**Work instruction**
Write out all of the records below precisely as given, omitting the images.
[[ Exercise data, beginning ]]
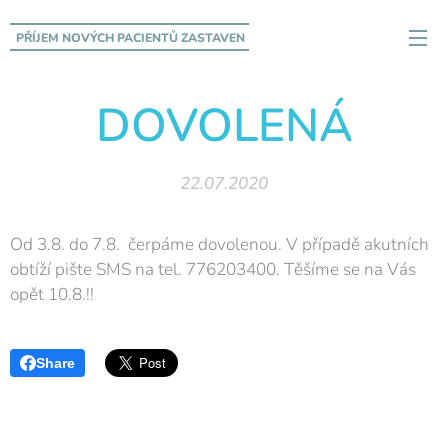
PŘÍJEM NOVÝCH PACIENTŮ
ZASTAVEN
DOVOLENÁ
22.07.2020
Od 3.8. do 7.8. čerpáme dovolenou. V případě akutních
obtíží pište SMS na tel. 776203400. Těšíme se na Vás
opět 10.8.!!
Share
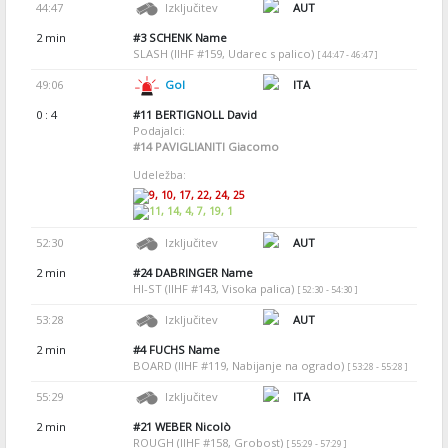
44:47
Izključitev
AUT
2 min
#3
SCHENK Name
SLASH (IIHF #159, Udarec s palico)
[ 44:47 - 46:47 ]
49:06
Gol
ITA
0 : 4
#11
BERTIGNOLL David
Podajalci:
#14
PAVIGLIANITI Giacomo
Udeležba:
9, 10, 17, 22, 24, 25
11, 14, 4, 7, 19, 1
52:30
Izključitev
AUT
2 min
#24
DABRINGER Name
HI-ST (IIHF #143, Visoka palica)
[ 52:30 - 54:30 ]
53:28
Izključitev
AUT
2 min
#4
FUCHS Name
BOARD (IIHF #119, Nabijanje na ogrado)
[ 53:28 - 55:28 ]
55:29
Izključitev
ITA
2 min
#21
WEBER Nicolò
ROUGH (IIHF #158, Grobost)
[ 55:29 - 57:29 ]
[[ Exercise data, end ]]
**Output**
PŘÍJEM NOVÝCH PACIENTŮ
ZASTAVEN
DOVOLENÁ
22.07.2020
Od 3.8. do 7.8. čerpáme dovolenou. V případě akutních
obtíží pište SMS na tel. 776203400. Těšíme se na Vás
opět 10.8.!!
Share
44:47
Izključitev
AUT
2 min
#3
SCHENK Name
SLASH (IIHF #159, Udarec s palico)
[ 44:47 - 46:47 ]
49:06
Gol
ITA
0 : 4
#11
BERTIGNOLL David
Podajalci:
#14
PAVIGLIANITI Giacomo
Udeležba:
9, 10, 17, 22, 24, 25
11, 14, 4, 7, 19, 1
52:30
Izključitev
AUT
2 min
#24
DABRINGER Name
HI-ST (IIHF #143, Visoka palica)
[ 52:30 - 54:30 ]
53:28
Izključitev
AUT
2 min
#4
FUCHS Name
BOARD (IIHF #119, Nabijanje na ogrado)
[ 53:28 - 55:28 ]
55:29
Izključitev
ITA
2 min
#21
WEBER Nicolò
ROUGH (IIHF #158, Grobost)
[ 55:29 - 57:29 ]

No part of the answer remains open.